> Task requirements
Every line with "интересных" in it must be copied from the data.

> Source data
□ □ □
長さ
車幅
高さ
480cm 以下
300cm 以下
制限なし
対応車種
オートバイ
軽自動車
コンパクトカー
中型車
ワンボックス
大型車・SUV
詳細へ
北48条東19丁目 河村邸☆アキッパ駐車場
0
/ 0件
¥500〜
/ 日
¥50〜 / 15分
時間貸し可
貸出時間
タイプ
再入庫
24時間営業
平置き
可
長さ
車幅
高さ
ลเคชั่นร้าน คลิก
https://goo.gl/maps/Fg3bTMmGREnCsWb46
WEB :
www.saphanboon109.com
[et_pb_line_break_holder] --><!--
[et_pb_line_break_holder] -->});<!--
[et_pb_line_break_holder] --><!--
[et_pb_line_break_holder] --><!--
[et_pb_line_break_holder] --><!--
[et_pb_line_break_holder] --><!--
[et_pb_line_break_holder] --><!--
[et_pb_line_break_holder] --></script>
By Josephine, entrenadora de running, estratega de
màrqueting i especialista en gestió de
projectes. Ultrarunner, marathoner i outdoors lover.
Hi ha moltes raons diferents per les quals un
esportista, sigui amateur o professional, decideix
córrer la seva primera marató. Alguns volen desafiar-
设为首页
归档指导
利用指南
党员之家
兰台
□ □ □
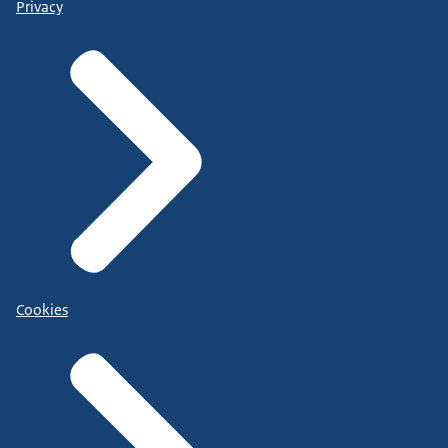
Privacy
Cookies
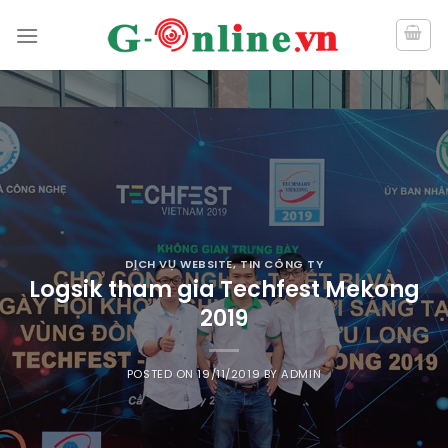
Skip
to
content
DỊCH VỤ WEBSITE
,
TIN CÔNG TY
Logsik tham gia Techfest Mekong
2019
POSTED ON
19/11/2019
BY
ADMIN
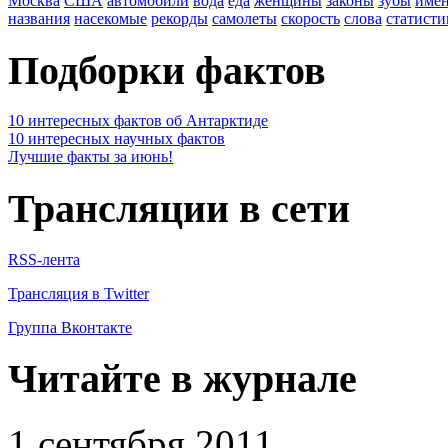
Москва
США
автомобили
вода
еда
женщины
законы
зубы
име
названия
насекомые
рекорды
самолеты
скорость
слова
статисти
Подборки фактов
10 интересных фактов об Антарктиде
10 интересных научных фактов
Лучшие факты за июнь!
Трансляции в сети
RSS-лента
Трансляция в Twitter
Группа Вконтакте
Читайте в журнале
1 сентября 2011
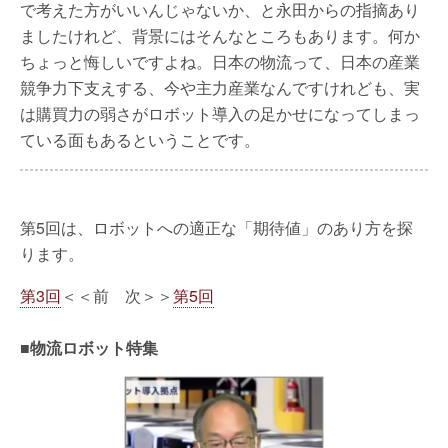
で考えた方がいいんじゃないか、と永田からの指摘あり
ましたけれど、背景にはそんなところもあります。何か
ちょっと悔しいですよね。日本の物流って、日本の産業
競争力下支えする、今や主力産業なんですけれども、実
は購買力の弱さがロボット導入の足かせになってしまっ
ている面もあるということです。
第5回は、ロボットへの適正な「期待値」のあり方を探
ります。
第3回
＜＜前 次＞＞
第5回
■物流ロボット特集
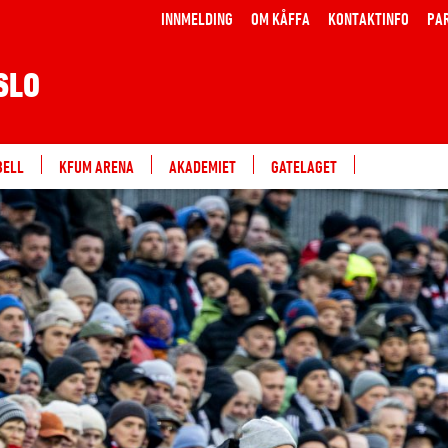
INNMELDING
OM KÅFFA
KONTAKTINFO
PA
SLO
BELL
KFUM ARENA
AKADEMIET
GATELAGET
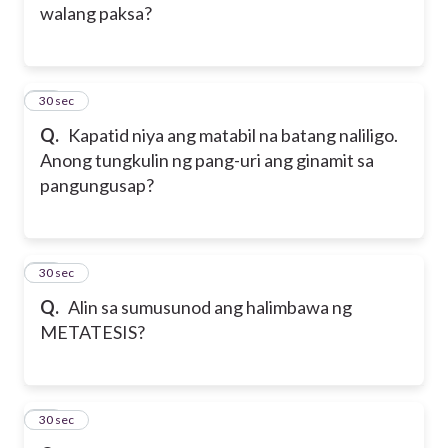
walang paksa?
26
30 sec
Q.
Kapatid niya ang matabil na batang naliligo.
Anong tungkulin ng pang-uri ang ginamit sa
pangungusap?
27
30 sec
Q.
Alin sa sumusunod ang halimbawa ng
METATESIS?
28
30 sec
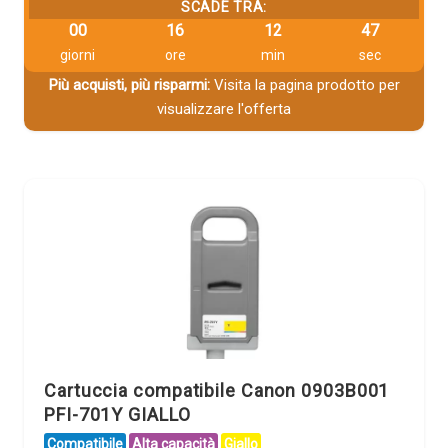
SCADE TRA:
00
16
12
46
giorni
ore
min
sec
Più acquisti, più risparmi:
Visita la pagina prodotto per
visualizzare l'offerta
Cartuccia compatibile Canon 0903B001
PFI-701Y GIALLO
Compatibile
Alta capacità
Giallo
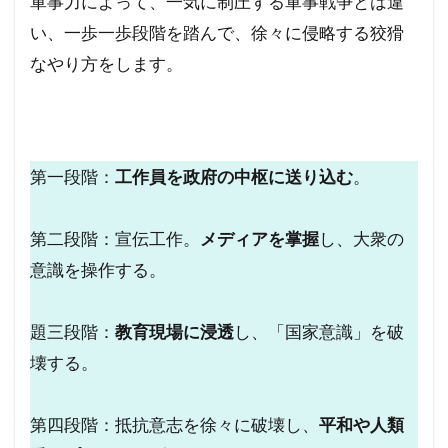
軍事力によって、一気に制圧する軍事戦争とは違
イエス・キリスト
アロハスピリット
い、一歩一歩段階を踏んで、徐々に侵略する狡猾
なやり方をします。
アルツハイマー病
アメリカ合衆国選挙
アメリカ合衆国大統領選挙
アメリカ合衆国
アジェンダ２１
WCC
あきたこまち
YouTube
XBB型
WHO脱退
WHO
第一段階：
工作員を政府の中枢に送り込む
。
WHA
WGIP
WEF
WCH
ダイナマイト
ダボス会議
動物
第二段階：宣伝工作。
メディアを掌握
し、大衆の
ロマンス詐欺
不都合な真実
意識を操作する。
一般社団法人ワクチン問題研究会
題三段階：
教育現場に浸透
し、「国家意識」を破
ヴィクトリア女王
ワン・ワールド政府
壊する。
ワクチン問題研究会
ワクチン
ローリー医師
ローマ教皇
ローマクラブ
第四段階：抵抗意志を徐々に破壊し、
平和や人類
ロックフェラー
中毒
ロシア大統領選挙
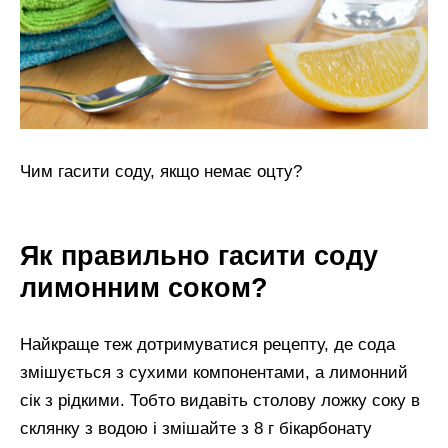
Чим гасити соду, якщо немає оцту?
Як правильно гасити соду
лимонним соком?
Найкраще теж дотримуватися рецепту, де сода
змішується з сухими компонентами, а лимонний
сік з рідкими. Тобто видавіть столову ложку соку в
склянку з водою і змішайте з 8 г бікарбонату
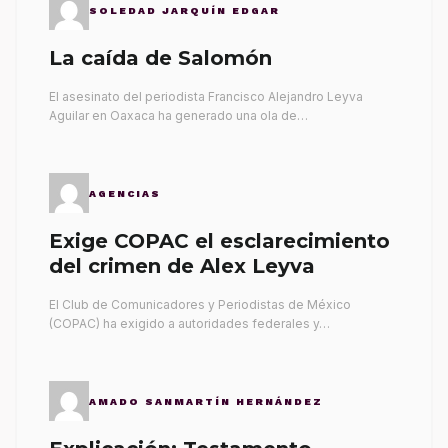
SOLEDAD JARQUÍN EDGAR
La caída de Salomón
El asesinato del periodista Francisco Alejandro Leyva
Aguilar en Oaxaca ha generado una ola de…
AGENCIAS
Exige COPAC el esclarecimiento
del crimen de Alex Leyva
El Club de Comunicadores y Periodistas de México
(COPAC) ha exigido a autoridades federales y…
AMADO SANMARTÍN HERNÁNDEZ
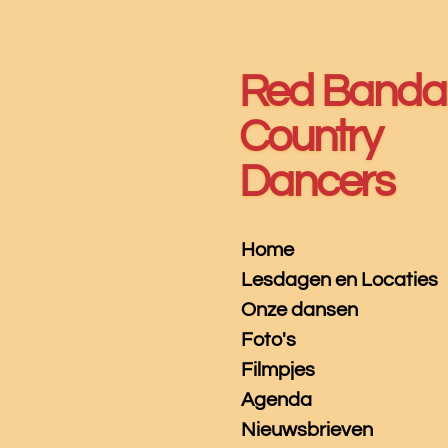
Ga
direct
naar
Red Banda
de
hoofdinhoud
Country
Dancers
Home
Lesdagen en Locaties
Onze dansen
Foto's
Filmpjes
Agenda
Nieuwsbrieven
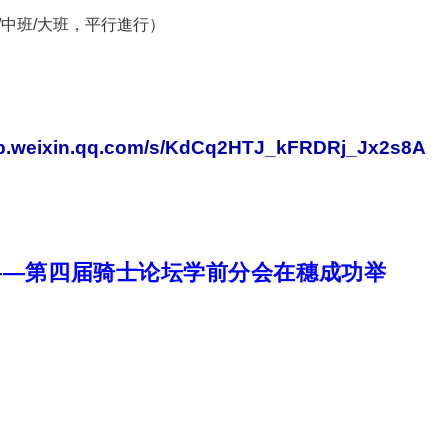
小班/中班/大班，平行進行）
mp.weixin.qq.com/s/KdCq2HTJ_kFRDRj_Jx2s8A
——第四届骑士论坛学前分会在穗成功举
□ □ □
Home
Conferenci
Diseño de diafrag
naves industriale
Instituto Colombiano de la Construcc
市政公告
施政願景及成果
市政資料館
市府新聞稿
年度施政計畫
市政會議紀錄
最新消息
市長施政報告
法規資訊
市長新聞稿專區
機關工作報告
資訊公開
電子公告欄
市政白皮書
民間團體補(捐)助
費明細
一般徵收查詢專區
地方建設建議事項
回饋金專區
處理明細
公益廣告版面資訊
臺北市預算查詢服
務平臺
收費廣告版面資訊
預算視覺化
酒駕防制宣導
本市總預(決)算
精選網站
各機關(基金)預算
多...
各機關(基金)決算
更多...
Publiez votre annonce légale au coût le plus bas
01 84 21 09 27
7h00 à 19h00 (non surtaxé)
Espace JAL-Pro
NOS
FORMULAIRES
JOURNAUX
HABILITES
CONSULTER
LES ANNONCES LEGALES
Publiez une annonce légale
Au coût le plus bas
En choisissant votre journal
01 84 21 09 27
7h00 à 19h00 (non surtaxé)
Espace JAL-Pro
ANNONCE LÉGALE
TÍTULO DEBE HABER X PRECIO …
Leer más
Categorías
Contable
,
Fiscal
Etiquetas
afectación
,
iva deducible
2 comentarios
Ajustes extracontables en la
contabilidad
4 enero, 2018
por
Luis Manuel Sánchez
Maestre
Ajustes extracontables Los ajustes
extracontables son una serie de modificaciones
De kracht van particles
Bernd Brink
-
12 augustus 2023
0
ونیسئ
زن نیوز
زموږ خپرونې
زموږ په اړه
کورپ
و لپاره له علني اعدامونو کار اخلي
□ □ □
> Task result
10 интересных фактов об Антарктиде
10 интересных научных фактов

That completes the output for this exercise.